According to the Sun story, the exchange was to have taken place June 8. Egypt is holding ten Israeli POWs and Israel has 56 Egyptian prisoners. Israel says there was no exchange agreement with Cairo.
The Foreign Office spokesman denied that Israel had given Syria an undertaking not to publicize the torture story and then reneged. He said there was no such undertaking and that the Israeli pilots who told of being tortured after their exchange for high ranking Syrian and Lebanese officers had not been instructed to keep mum.

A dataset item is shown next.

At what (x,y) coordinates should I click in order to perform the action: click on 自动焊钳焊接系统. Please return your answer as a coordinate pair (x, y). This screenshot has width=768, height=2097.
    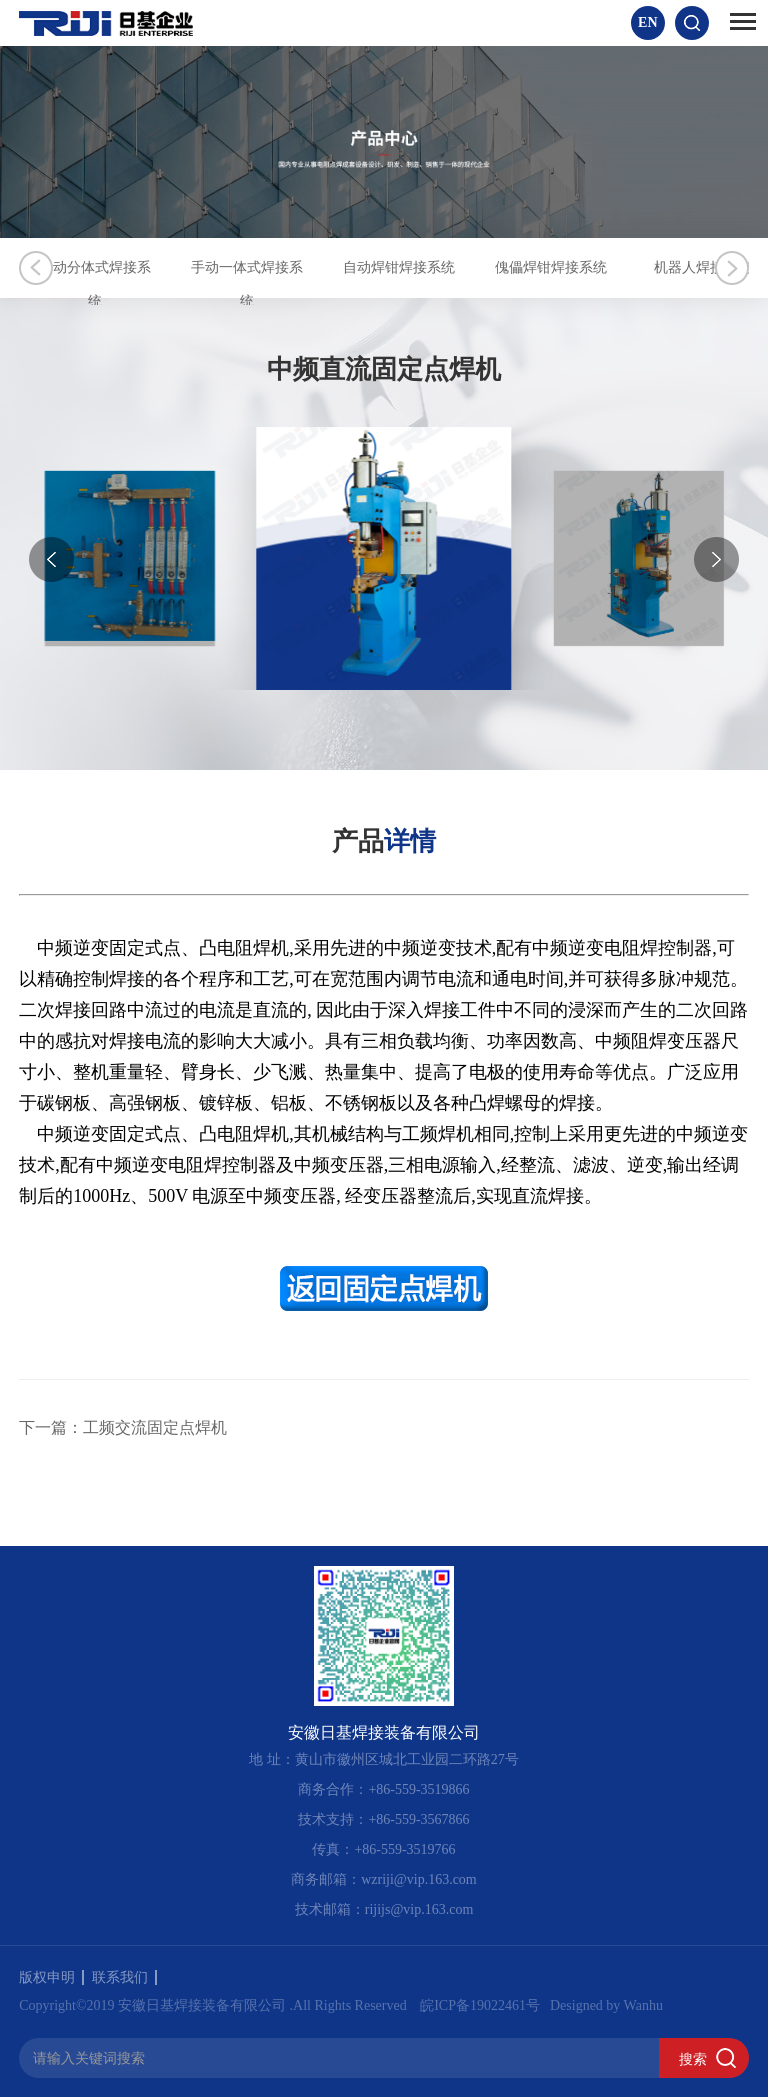     Looking at the image, I should click on (494, 267).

The spokesman refused to discuss the Sun’s report “that Defense Minister Moshe Dayan over-ruled instructions to the returned POWs by Foreign Minister Abba Eban not to say anything about torture. The Jewish Telegraphic Agency learned from unofficial sources, however, that Foreign Ministry officials wanted Israel to follow the American example of saying nothing about torture until all Israeli POWs in Arab hands are released. They noted that U.S. POWs exchanged earlier this year said nothing until all Americans held by the North Vietnamese and Viet Cong were safely home.
Health Minister Victor Shonitov told the Knesset today that his ministry was undertaking an intensive campaign to fight venereal disease which he said is especially high among the young population. According to Sheemtov, the Incidence of gonorrhea Is 150 cases per 100;000 persons and syphilis 14 cases per 100,000.